START MATERIALS PROVIDED

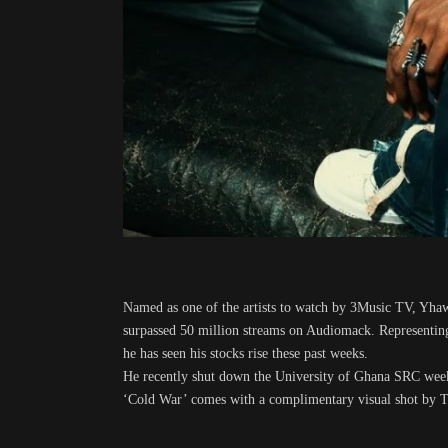
Named as one of the artists to watch by 3Music TV, Yhaw
surpassed 50 million streams on Audiomack. Representing
he has seen his stocks rise these past weeks.
He recently shut down the University of Ghana SRC week c
‘Cold War’ comes with a complimentary visual shot by Th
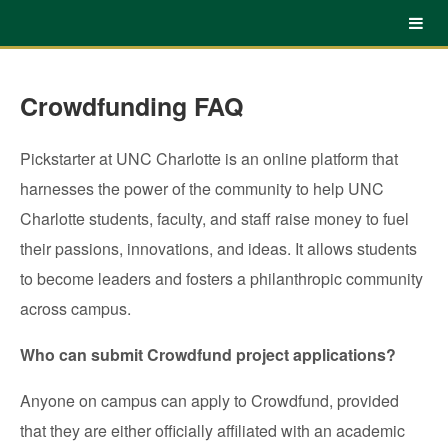
UNC Charlotte Crowdfunding
Skip
to
Main
Content
Crowdfunding FAQ
Pickstarter at UNC Charlotte is an online platform that
harnesses the power of the community to help UNC
Charlotte students, faculty, and staff raise money to fuel
their passions, innovations, and ideas. It allows students
to become leaders and fosters a philanthropic community
across campus.
Who can submit Crowdfund project applications?
Anyone on campus can apply to Crowdfund, provided
that they are either officially affiliated with an academic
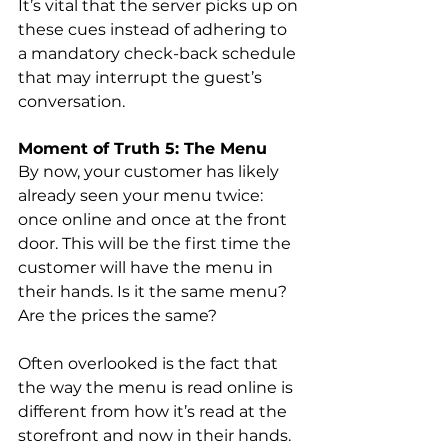
It’s vital that the server picks up on 
these cues instead of adhering to 
a mandatory check-back schedule 
that may interrupt the guest’s 
conversation.
Moment of Truth 5: The Menu
By now, your customer has likely 
already seen your menu twice: 
once online and once at the front 
door. This will be the first time the 
customer will have the menu in 
their hands. Is it the same menu? 
Are the prices the same?
Often overlooked is the fact that 
the way the menu is read online is 
different from how it’s read at the 
storefront and now in their hands. 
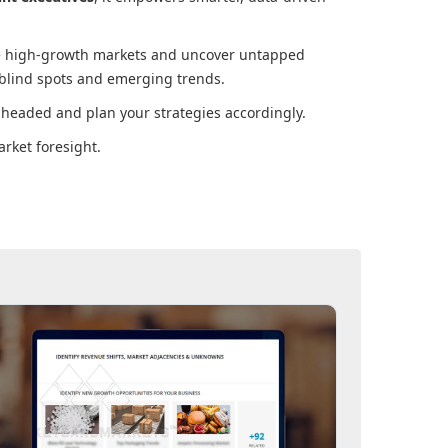
ore high-growth markets and uncover untapped
 blind spots and emerging trends.
 headed and plan your strategies accordingly.
rket foresight.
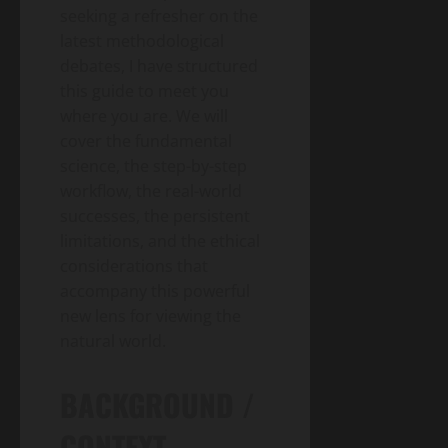
seeking a refresher on the
latest methodological
debates, I have structured
this guide to meet you
where you are. We will
cover the fundamental
science, the step-by-step
workflow, the real-world
successes, the persistent
limitations, and the ethical
considerations that
accompany this powerful
new lens for viewing the
natural world.
BACKGROUND /
CONTEXT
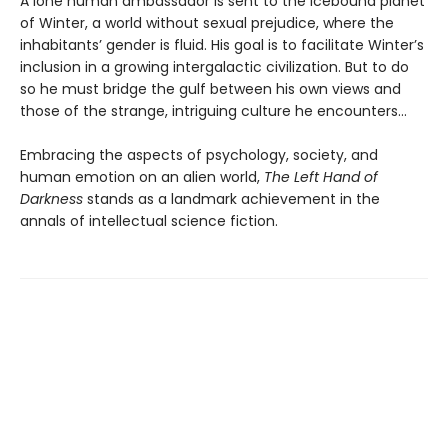
A lone human ambassador is sent to the icebound planet
of Winter, a world without sexual prejudice, where the
inhabitants’ gender is fluid. His goal is to facilitate Winter’s
inclusion in a growing intergalactic civilization. But to do
so he must bridge the gulf between his own views and
those of the strange, intriguing culture he encounters...
Embracing the aspects of psychology, society, and
human emotion on an alien world,
The Left Hand of
Darkness
stands as a landmark achievement in the
annals of intellectual science fiction.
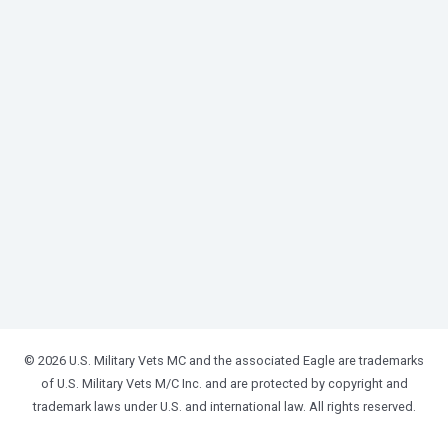
© 2026 U.S. Military Vets MC and the associated Eagle are trademarks
of U.S. Military Vets M/C Inc. and are protected by copyright and
trademark laws under U.S. and international law. All rights reserved.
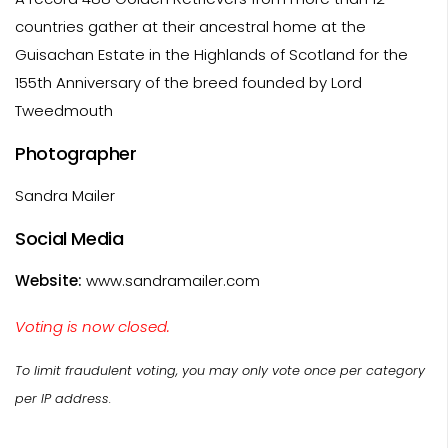
countries gather at their ancestral home at the
Guisachan Estate in the Highlands of Scotland for the
155th Anniversary of the breed founded by Lord
Tweedmouth
Photographer
Sandra Mailer
Social Media
Website:
www.sandramailer.com
Voting is now closed.
To limit fraudulent voting, you may only vote once per category
per IP address.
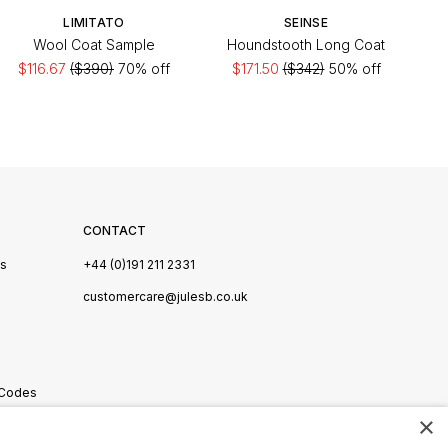
LIMITATO
SEINSE
Wool Coat Sample
Houndstooth Long Coat
$116.67
($390)
70% off
$171.50
($342)
50% off
CONTACT
Us
+44 (0)191 211 2331
s
customercare@julesb.co.uk
 Codes
×
ookies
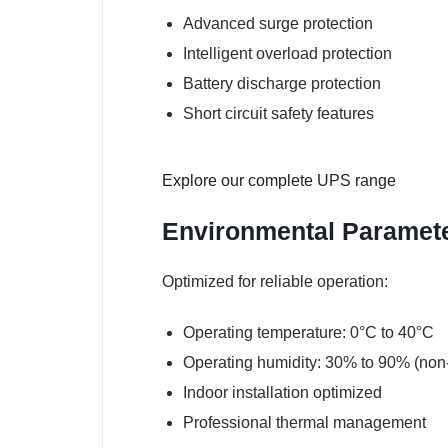
Advanced surge protection
Intelligent overload protection
Battery discharge protection
Short circuit safety features
Explore our complete UPS range
Environmental Paramet
Optimized for reliable operation:
Operating temperature: 0°C to 40°C
Operating humidity: 30% to 90% (non
Indoor installation optimized
Professional thermal management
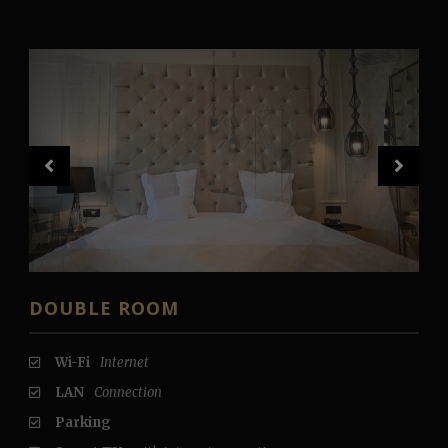
DOUBLE ROOM
Wi-Fi
Internet
LAN
Connection
Parking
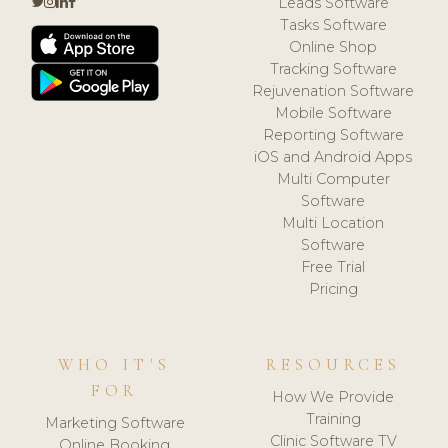
Leads Software
Tasks Software
Online Shop
Tracking Software
Rejuvenation Software
Mobile Software
Reporting Software
iOS and Android Apps
Multi Computer
Software
Multi Location
Software
Free Trial
Pricing
WHO IT'S
RESOURCES
FOR
How We Provide
Training
Marketing Software
Clinic Software TV
Online Booking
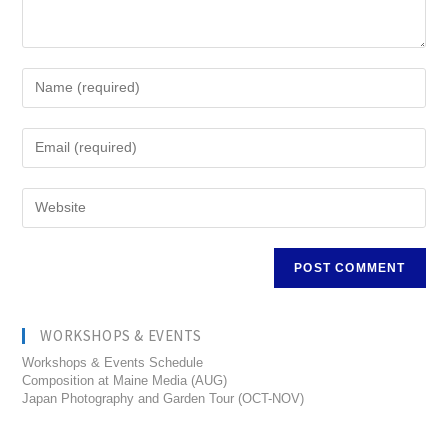
WORKSHOPS & EVENTS
Workshops & Events Schedule
Composition at Maine Media (AUG)
Japan Photography and Garden Tour (OCT-NOV)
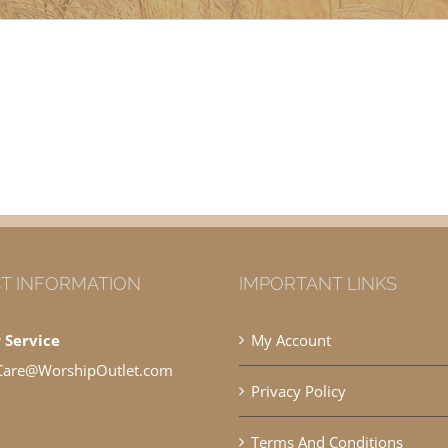
T INFORMATION
IMPORTANT LINKS
 Service
My Account
Care@WorshipOutlet.com
Privacy Policy
Terms And Conditions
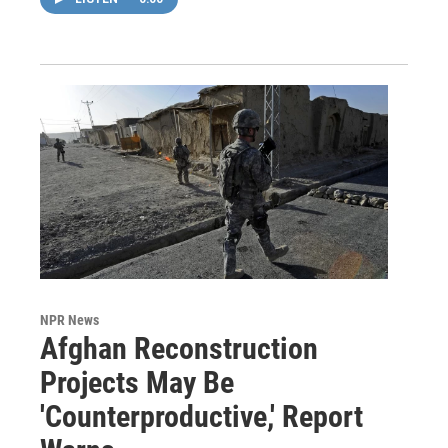
NPR News
Afghan Reconstruction
Projects May Be
'Counterproductive,' Report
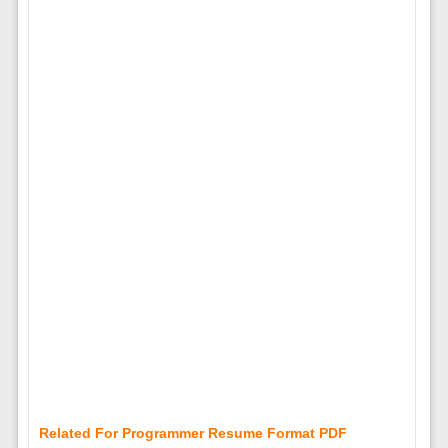
Related For Programmer Resume Format PDF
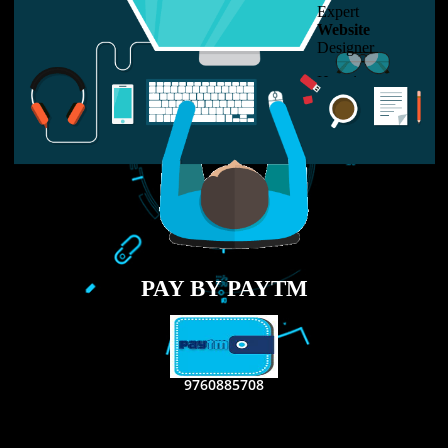
LIKE US ON
FACEBOOK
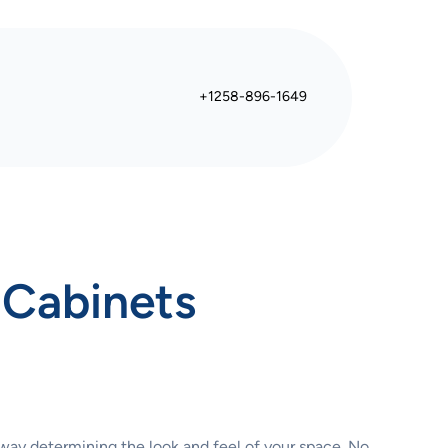
+1258-896-1649
 Cabinets
 way determining the look and feel of your space. No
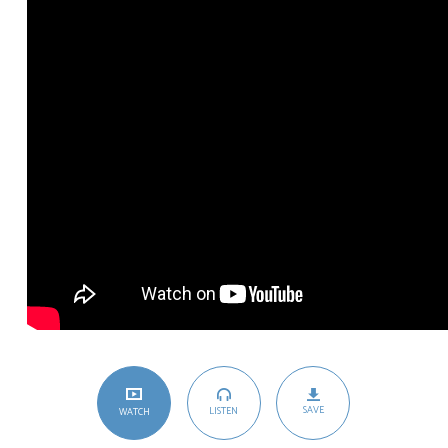
SAVE
LISTEN
WATCH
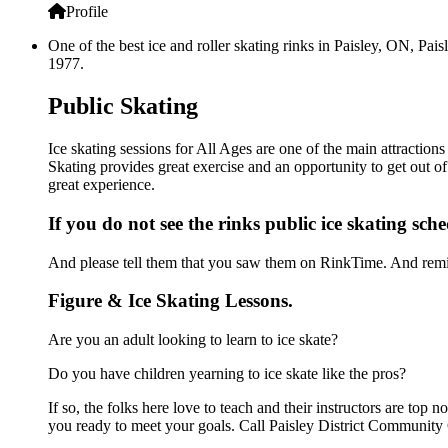
Profile
One of the best ice and roller skating rinks in Paisley, ON, Pai
1977.
Public Skating
Ice skating sessions for All Ages are one of the main attraction
Skating provides great exercise and an opportunity to get out of
great experience.
If you do not see the rinks public ice skating sch
And please tell them that you saw them on RinkTime. And remin
Figure & Ice Skating Lessons.
Are you an adult looking to learn to ice skate?
Do you have children yearning to ice skate like the pros?
If so, the folks here love to teach and their instructors are to
you ready to meet your goals. Call Paisley District Community 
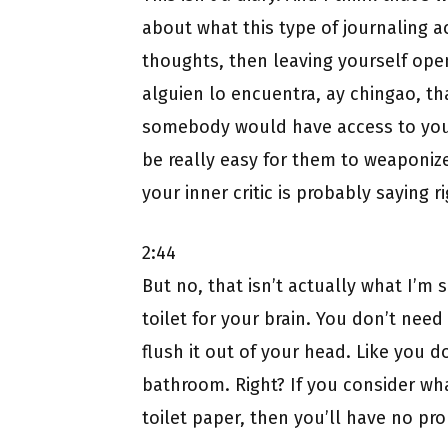
about what this type of journaling act
thoughts, then leaving yourself open
alguien lo encuentra, ay chingao, 
somebody would have access to your
be really easy for them to weaponize 
your inner critic is probably saying r
2:44
But no, that isn’t actually what I’m 
toilet for your brain. You don’t need
flush it out of your head. Like you d
bathroom. Right? If you consider wha
toilet paper, then you’ll have no prob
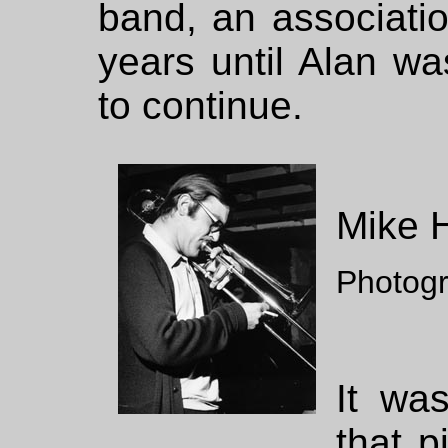
band, an associati
years until Alan w
to continue.
Mike 
Photog
It wa
that 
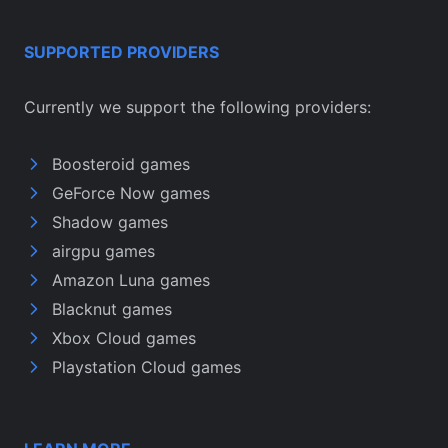
SUPPORTED PROVIDERS
Currently we support the following providers:
Boosteroid games
GeForce Now games
Shadow games
airgpu games
Amazon Luna games
Blacknut games
Xbox Cloud games
Playstation Cloud games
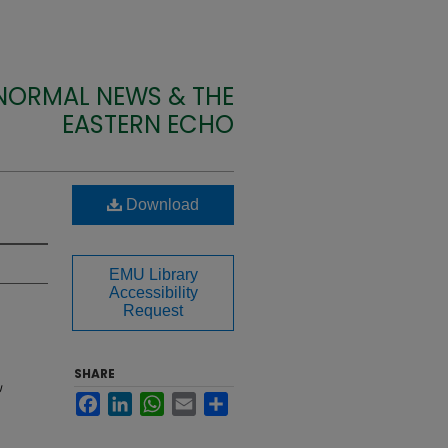
 NORMAL NEWS & THE
EASTERN ECHO
Download
EMU Library
Accessibility
Request
SHARE
U
Facebook
LinkedIn
WhatsApp
Email
Share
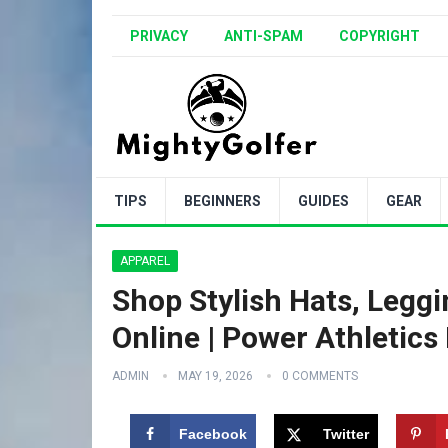
PRIVACY
ANTI-SPAM
COPYRIGHT
TIPS
BEGINNERS
GUIDES
GEAR
APPAREL
Shop Stylish Hats, Leggi
Online | Power Athletics
ADMIN
MAY 19, 2026
0 COMMENTS
Facebook
Twitter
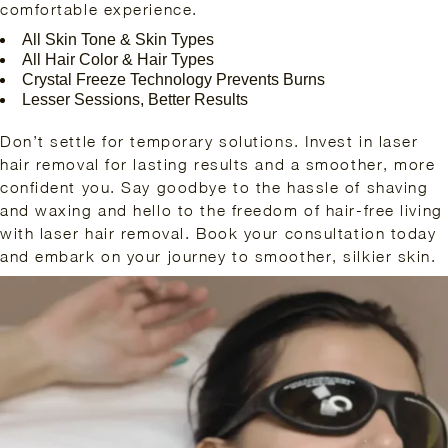
comfortable experience.
All Skin Tone & Skin Types
All Hair Color & Hair Types
Crystal Freeze Technology Prevents Burns
Lesser Sessions, Better Results
Don’t settle for temporary solutions. Invest in laser
hair removal for lasting results and a smoother, more
confident you. Say goodbye to the hassle of shaving
and waxing and hello to the freedom of hair-free living
with laser hair removal. Book your consultation today
and embark on your journey to smoother, silkier skin.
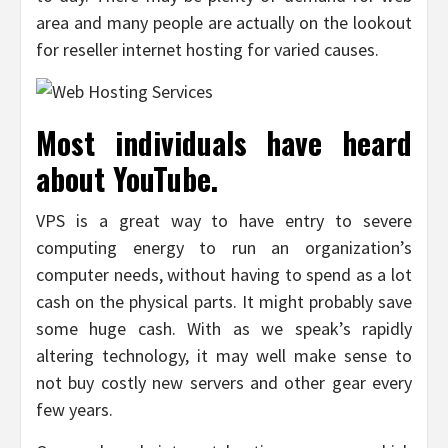
area and many people are actually on the lookout
for reseller internet hosting for varied causes.
Most individuals have heard
about YouTube.
VPS is a great way to have entry to severe
computing energy to run an organization’s
computer needs, without having to spend as a lot
cash on the physical parts. It might probably save
some huge cash. With as we speak’s rapidly
altering technology, it may well make sense to
not buy costly new servers and other gear every
few years.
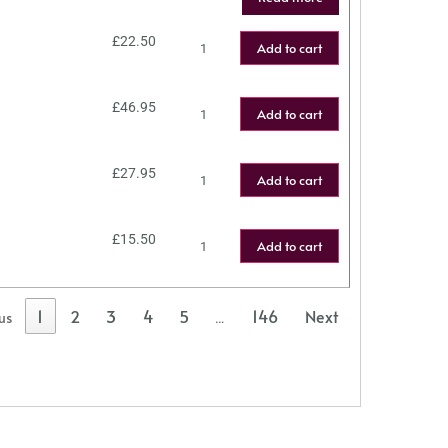
£
22.50
Add to cart
£
46.95
Add to cart
£
27.95
Add to cart
£
15.50
Add to cart
1
2
3
4
5
146
Next
us
…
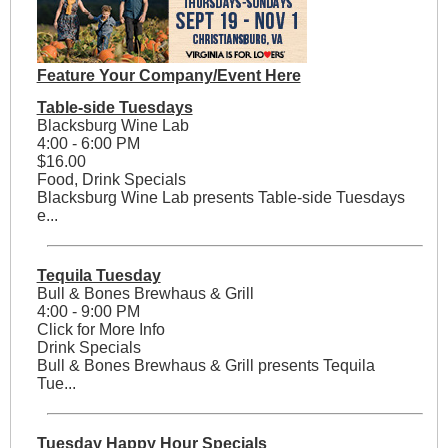
Feature Your Company/Event Here
Table-side Tuesdays
Blacksburg Wine Lab
4:00 - 6:00 PM
$16.00
Food, Drink Specials
Blacksburg Wine Lab presents Table-side Tuesdays
e...
Tequila Tuesday
Bull & Bones Brewhaus & Grill
4:00 - 9:00 PM
Click for More Info
Drink Specials
Bull & Bones Brewhaus & Grill presents Tequila
Tue...
Tuesday Happy Hour Specials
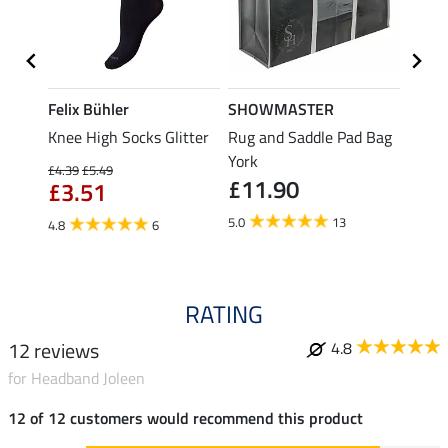
Felix Bühler
SHOWMASTER
KNIG
Knee High Socks Glitter
Rug and Saddle Pad Bag
Hat B
£4.
e
York
£4.39
£5.49
£11.90
£3.51
5.0
5.0
13
4.8
6
RATING
12 reviews
4.8
for Headband Joleen
12 of 12 customers would recommend this product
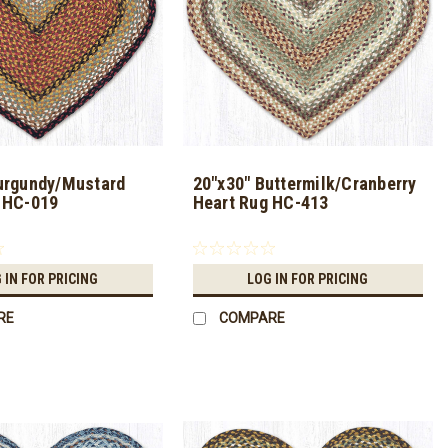
urgundy/Mustard
20"x30" Buttermilk/Cranberry
 HC-019
Heart Rug HC-413
 IN FOR PRICING
LOG IN FOR PRICING
RE
COMPARE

END MATERIALS PROVIDED

TASK TO CARRY OUT: Taking the entries above, copy word for word the lines from the one with "Multi Location" up to and including the one with "SUPPORTED PROVIDERS", without any picture.

ANSWER FOR THE TASK:
Multi Location
Software
Free Trial
Pricing
WHO IT'S
RESOURCES
FOR
How We Provide
Training
Marketing Software
Clinic Software TV
Online Booking
WORKSHOPS & EVENTS
Workshops & Events Schedule
Composition at Maine Media (AUG)
Japan Photography and Garden Tour (OCT-NOV)
T INFORMATION
IMPORTANT LINKS
 Service
My Account
Care@WorshipOutlet.com
Privacy Policy
Terms And Conditions
NPR News
Afghan Reconstruction
Projects May Be
'Counterproductive,' Report
Related For Programmer Resume Format PDF
LIKE US ON
FACEBOOK
+1258-896-1649
 Cabinets
 way determining the look and feel of your space. No
SAVE
LISTEN
WATCH
Profile
One of the best ice and roller skating rinks in Paisley, ON, Pai
1977.
Public Skating
Ice skating sessions for All Ages are one of the main attraction
Skating provides great exercise and an opportunity to get out of
great experience.
If you do not see the rinks public ice skating sch
And please tell them that you saw them on RinkTime. And remin
Figure & Ice Skating Lessons.
Are you an adult looking to learn to ice skate?
Do you have children yearning to ice skate like the pros?
If so, the folks here love to teach and their instructors are to
you ready to meet your goals. Call Paisley District Community 
about what this type of journaling act
thoughts, then leaving yourself open
alguien lo encuentra, ay chingao, 
somebody would have access to your
be really easy for them to weaponize 
your inner critic is probably saying r
2:44
But no, that isn’t actually what I’m 
toilet for your brain. You don’t need
flush it out of your head. Like you d
bathroom. Right? If you consider wha
toilet paper, then you’ll have no prob
band, an associati
years until Alan w
to continue.
Mike 
Photog
It wa
that 
SUPPORTED PROVIDERS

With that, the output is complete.